Our first outing was a “planned-in-advance” pedicure at a local nail salon. It was a ¾ mile walk from the marina and it was great as it gave us plenty of talk time while being pampered a bit.
We schemed our dinner plans for the evening, which involved eating on the boat and mapping out activities for the rest of her visit. After the pedicures we walked to “Stop and Shop” (the large grocery store chain) which was in the next shopping plaza from the nail salon. As it was getting close to dinner, we picked up a rotisserie chicken and some salad fixings and headed back to the boat.

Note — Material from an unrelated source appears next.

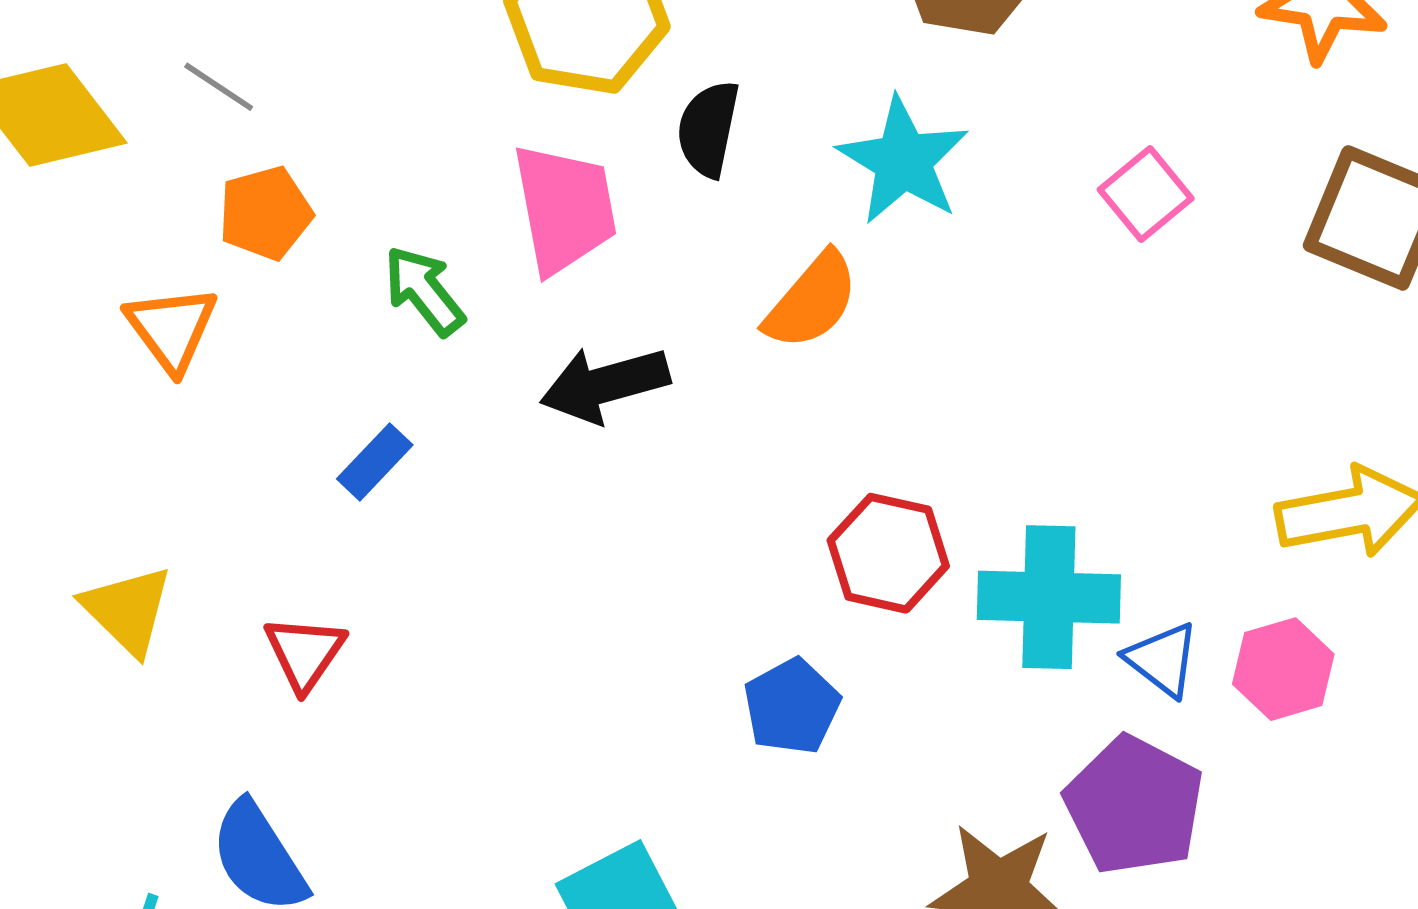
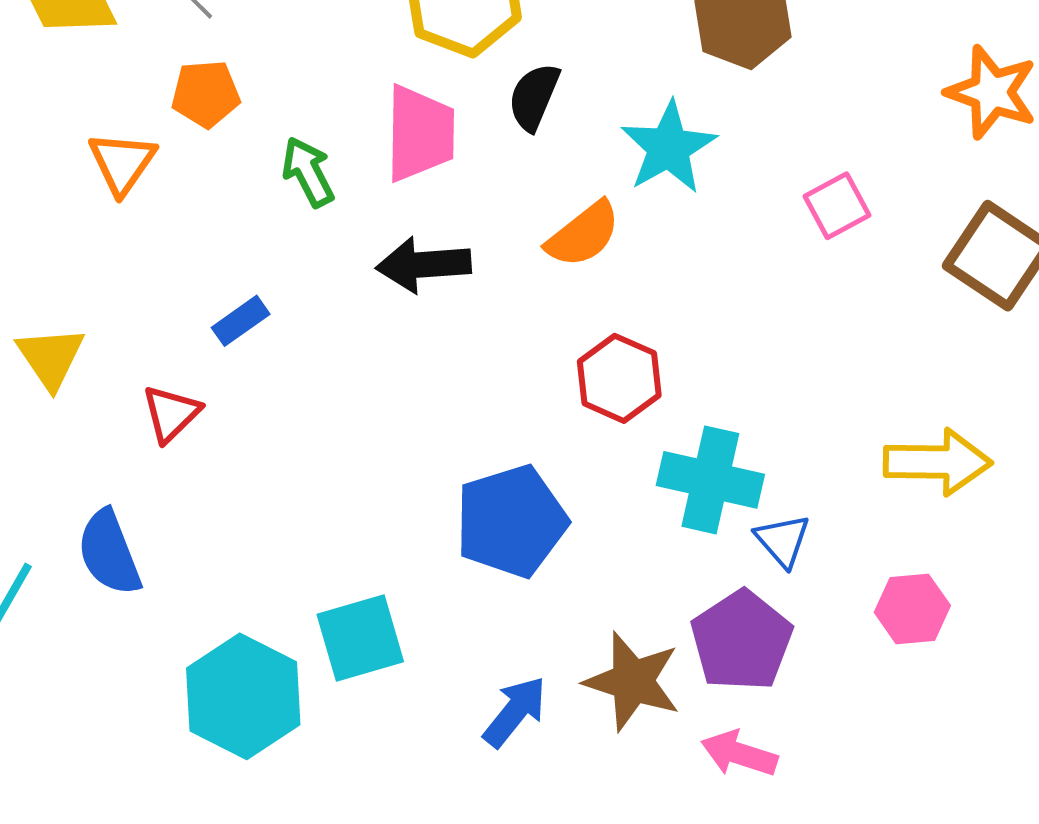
blue rectangle: (375, 462) -> (241, 321), moved
red hexagon: (888, 553) -> (619, 378), moved
pink hexagon: (1283, 669) -> (912, 609), moved
blue pentagon: (792, 706) -> (511, 521), size x1.6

We considered our options for the next day and decided to go to bed early and get a good night’s rest. This worked great for Claire, but not Denise who could not sleep and was up late re-downloading about 75 pictures from the cameras that she had accidently deleted from her computer. Of course this was after they were all catalogued and now this too had to be redone! UGH!
Port Washington – Long Island, NY (Thursday, 6/15)
As usual, the sun was up early and both Denise & Claire were awake with it. Because we were up and about, we chose to attend the 8:00 am mass at Our Lady of Fatima – the small Catholic Church we passed along our walking route in the village of Manorhaven.
On the way home, we stopped at “Bagel Time” for a coffee and ended up eating breakfast there. The food was very good and affordable – less than half of what it would be had we stopped at a Starbucks or Dunkin Donuts. This was definitely a local’s place and the people were very friendly. We learned they make all their bagels, breads, muffins and sweets on the premises every day.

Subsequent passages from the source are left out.